Task goal
Please count the lines of the listing below in which "pela" occurs, and reply with the number only.

BEGIN

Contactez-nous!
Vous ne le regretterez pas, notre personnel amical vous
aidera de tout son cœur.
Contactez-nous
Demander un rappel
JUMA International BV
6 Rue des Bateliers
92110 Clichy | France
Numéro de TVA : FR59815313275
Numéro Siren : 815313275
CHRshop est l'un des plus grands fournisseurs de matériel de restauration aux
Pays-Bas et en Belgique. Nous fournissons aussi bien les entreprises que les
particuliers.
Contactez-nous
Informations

END
BEGIN

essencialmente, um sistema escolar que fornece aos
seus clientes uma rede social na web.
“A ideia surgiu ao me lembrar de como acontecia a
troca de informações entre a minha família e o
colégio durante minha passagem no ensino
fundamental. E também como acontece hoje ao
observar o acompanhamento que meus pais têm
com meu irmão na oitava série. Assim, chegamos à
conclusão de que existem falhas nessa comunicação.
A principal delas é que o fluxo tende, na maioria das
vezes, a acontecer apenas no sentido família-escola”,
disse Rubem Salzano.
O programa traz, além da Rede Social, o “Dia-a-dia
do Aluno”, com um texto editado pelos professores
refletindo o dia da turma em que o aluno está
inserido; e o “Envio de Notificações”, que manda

END
BEGIN

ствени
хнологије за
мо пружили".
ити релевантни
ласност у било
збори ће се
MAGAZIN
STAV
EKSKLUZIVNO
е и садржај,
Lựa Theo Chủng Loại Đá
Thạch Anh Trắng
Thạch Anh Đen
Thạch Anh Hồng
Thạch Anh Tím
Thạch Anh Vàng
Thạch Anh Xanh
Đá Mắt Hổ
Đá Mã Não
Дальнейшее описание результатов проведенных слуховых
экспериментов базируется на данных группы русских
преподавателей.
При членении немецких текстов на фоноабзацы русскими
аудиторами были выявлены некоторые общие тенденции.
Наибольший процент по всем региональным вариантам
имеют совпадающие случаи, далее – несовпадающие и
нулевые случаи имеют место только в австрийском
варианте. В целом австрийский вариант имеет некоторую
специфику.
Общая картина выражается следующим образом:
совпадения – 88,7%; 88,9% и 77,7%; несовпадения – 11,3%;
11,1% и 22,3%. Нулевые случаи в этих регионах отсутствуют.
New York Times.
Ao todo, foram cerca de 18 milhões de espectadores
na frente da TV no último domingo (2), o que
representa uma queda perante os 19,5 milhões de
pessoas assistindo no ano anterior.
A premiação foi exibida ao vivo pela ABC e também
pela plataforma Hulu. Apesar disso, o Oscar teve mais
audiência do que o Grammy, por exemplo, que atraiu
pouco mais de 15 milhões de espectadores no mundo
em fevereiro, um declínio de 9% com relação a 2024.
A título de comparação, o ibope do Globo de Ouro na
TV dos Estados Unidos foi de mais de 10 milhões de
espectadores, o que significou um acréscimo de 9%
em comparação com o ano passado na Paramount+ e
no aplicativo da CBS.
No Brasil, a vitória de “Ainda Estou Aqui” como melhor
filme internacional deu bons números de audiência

END

Response to this task
2